Moonlight Lover

Home > Other > Moonlight Lover > Page 9
Moonlight Lover Page 9

by Ferrarella, Marie


  "I stayed because my heart fell in love with you from the first moment I saw you, even though I did not know it at the time." She frowned and studied him closely. Was there something wrong? Was there something he was not telling her about? "Why do you ask such a silly question after all these years? Have I given you some indication that I am not happy with you?"

  He shook his head. "No. I guess I just wanted to hear it. I thought perhaps I was just seeing what I wanted to see." He smiled ruefully. "Sometimes, love clouds the vision for a while."

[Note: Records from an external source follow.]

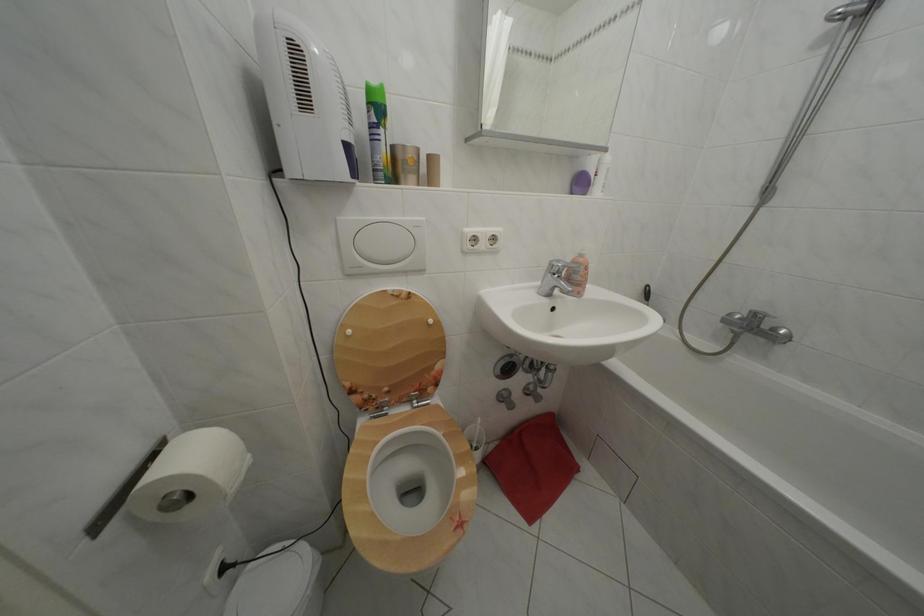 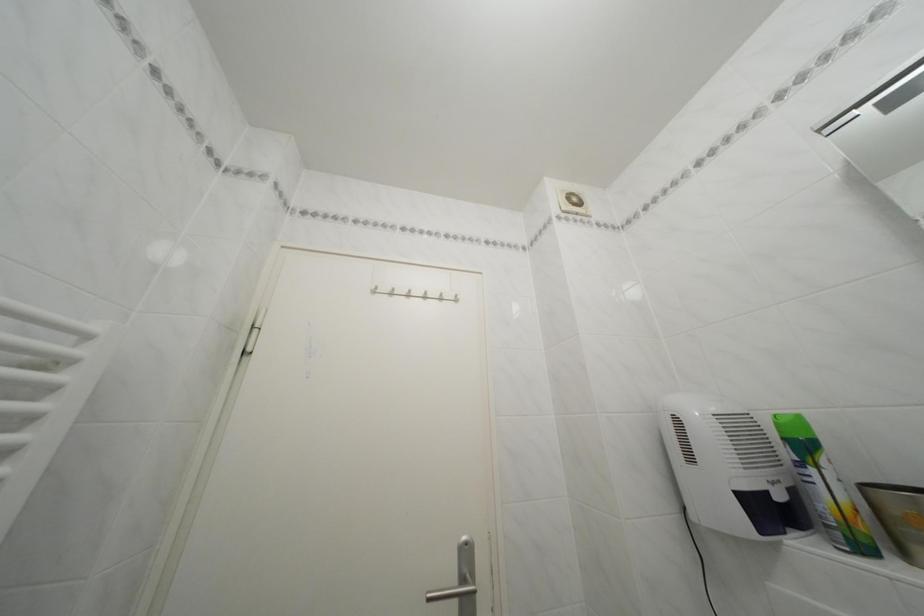 First-person continuous shooting, in which direction is the camera rotating?

The rotation direction of the camera is left-up. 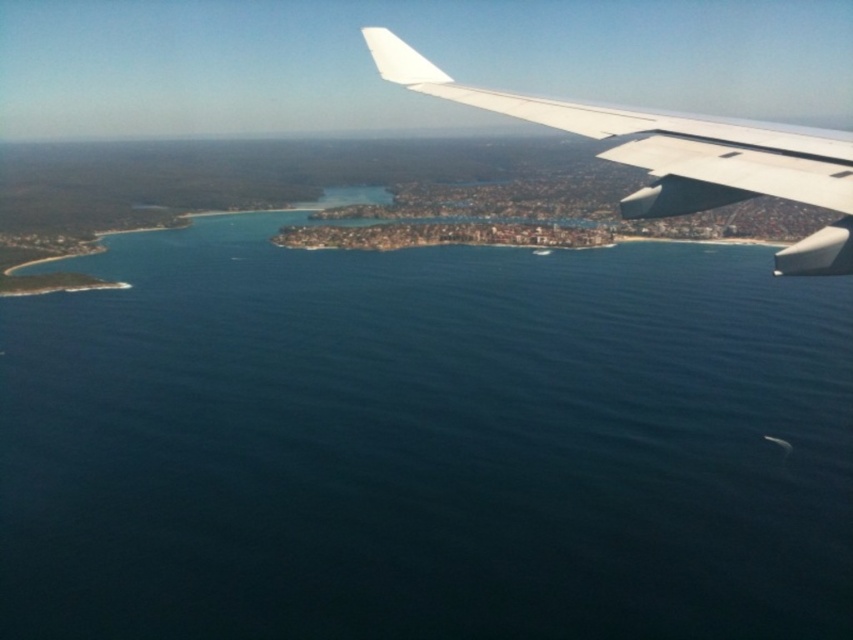 Can you confirm if deep blue water at center is shorter than white matte wing at upper right?

No.

Image resolution: width=853 pixels, height=640 pixels. What are the coordinates of `deep blue water at center` in the screenshot? It's located at (425, 444).

Image resolution: width=853 pixels, height=640 pixels. I want to click on deep blue water at center, so click(x=425, y=444). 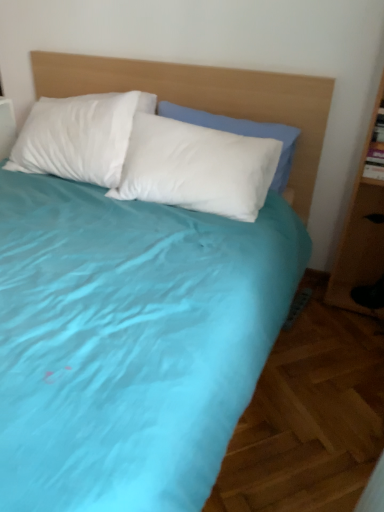 What do you see at coordinates (207, 98) in the screenshot? The image size is (384, 512). I see `wooden headboard at upper center` at bounding box center [207, 98].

  "Oh?" She loosened the ties of the front of his shirt. Her fingers glided along his skin. Muscles, hard and sinewy, met her touch. She felt his heart hammering just beneath the material. "And how is your vision?"

  She could reduce him to a mass of desire with just a look, a word. She was pure madness. And she was his. "Desperately clouded."

  Hands against his shoulders, she pushed him back on their bed. "And well it should be." Lowering her head, she traced an arrow's imprint along his chest with her lips. Her target was his heart. "Forever."

  Jason pulled Krystyna to him. Catching her off balance, she fell on top of him, laughing as she pretended to struggle. "Come here, you vixen."

  She looked at him puzzled. "Why do you call me by the name of a female fox?" She tossed her head back. The tips of her hair tickled his bare skin like a light, spring breeze. "Does it mean something in your language I have not yet learned?"

  As if there was something she didn't know or understand. "You've learned more than enough in any language."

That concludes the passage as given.